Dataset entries

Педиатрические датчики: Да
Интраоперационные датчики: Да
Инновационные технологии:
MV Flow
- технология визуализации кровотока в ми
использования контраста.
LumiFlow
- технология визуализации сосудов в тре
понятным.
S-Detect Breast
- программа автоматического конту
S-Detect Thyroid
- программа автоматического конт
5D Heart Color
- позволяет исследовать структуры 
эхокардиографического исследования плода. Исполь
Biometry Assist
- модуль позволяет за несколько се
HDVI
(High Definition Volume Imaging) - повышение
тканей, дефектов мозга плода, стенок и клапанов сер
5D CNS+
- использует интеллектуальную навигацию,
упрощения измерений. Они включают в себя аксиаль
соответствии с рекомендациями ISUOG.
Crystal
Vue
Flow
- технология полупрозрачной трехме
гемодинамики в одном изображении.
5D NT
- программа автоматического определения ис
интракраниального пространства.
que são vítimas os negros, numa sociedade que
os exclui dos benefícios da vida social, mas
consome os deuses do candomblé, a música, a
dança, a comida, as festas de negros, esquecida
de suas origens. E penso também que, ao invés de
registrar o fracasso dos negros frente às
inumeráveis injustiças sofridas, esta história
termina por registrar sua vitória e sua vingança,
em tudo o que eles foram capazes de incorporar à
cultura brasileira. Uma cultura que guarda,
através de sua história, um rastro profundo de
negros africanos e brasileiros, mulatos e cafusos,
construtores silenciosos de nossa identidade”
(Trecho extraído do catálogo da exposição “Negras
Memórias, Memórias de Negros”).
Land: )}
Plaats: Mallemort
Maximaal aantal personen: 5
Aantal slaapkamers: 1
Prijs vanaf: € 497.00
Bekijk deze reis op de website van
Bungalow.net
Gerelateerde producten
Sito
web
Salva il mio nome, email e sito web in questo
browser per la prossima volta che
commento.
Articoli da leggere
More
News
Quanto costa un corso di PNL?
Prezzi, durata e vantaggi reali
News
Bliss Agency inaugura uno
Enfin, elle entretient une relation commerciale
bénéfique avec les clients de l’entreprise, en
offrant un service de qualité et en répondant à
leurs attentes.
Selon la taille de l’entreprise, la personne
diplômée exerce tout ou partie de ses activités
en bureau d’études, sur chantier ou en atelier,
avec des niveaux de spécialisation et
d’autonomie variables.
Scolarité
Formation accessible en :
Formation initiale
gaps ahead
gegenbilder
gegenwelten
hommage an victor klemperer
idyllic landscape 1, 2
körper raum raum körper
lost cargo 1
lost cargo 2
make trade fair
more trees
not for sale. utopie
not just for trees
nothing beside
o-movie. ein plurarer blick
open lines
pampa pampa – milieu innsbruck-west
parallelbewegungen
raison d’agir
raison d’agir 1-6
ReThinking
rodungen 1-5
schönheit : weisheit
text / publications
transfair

> [What this task involves]:
With the records above in view, retype each one exactly.

> [Your solution]:
Педиатрические датчики: Да
Интраоперационные датчики: Да
Инновационные технологии:
MV Flow
- технология визуализации кровотока в ми
использования контраста.
LumiFlow
- технология визуализации сосудов в тре
понятным.
S-Detect Breast
- программа автоматического конту
S-Detect Thyroid
- программа автоматического конт
5D Heart Color
- позволяет исследовать структуры 
эхокардиографического исследования плода. Исполь
Biometry Assist
- модуль позволяет за несколько се
HDVI
(High Definition Volume Imaging) - повышение
тканей, дефектов мозга плода, стенок и клапанов сер
5D CNS+
- использует интеллектуальную навигацию,
упрощения измерений. Они включают в себя аксиаль
соответствии с рекомендациями ISUOG.
Crystal
Vue
Flow
- технология полупрозрачной трехме
гемодинамики в одном изображении.
5D NT
- программа автоматического определения ис
интракраниального пространства.
que são vítimas os negros, numa sociedade que
os exclui dos benefícios da vida social, mas
consome os deuses do candomblé, a música, a
dança, a comida, as festas de negros, esquecida
de suas origens. E penso também que, ao invés de
registrar o fracasso dos negros frente às
inumeráveis injustiças sofridas, esta história
termina por registrar sua vitória e sua vingança,
em tudo o que eles foram capazes de incorporar à
cultura brasileira. Uma cultura que guarda,
através de sua história, um rastro profundo de
negros africanos e brasileiros, mulatos e cafusos,
construtores silenciosos de nossa identidade”
(Trecho extraído do catálogo da exposição “Negras
Memórias, Memórias de Negros”).
Land: )}
Plaats: Mallemort
Maximaal aantal personen: 5
Aantal slaapkamers: 1
Prijs vanaf: € 497.00
Bekijk deze reis op de website van
Bungalow.net
Gerelateerde producten
Sito
web
Salva il mio nome, email e sito web in questo
browser per la prossima volta che
commento.
Articoli da leggere
More
News
Quanto costa un corso di PNL?
Prezzi, durata e vantaggi reali
News
Bliss Agency inaugura uno
Enfin, elle entretient une relation commerciale
bénéfique avec les clients de l’entreprise, en
offrant un service de qualité et en répondant à
leurs attentes.
Selon la taille de l’entreprise, la personne
diplômée exerce tout ou partie de ses activités
en bureau d’études, sur chantier ou en atelier,
avec des niveaux de spécialisation et
d’autonomie variables.
Scolarité
Formation accessible en :
Formation initiale
gaps ahead
gegenbilder
gegenwelten
hommage an victor klemperer
idyllic landscape 1, 2
körper raum raum körper
lost cargo 1
lost cargo 2
make trade fair
more trees
not for sale. utopie
not just for trees
nothing beside
o-movie. ein plurarer blick
open lines
pampa pampa – milieu innsbruck-west
parallelbewegungen
raison d’agir
raison d’agir 1-6
ReThinking
rodungen 1-5
schönheit : weisheit
text / publications
transfair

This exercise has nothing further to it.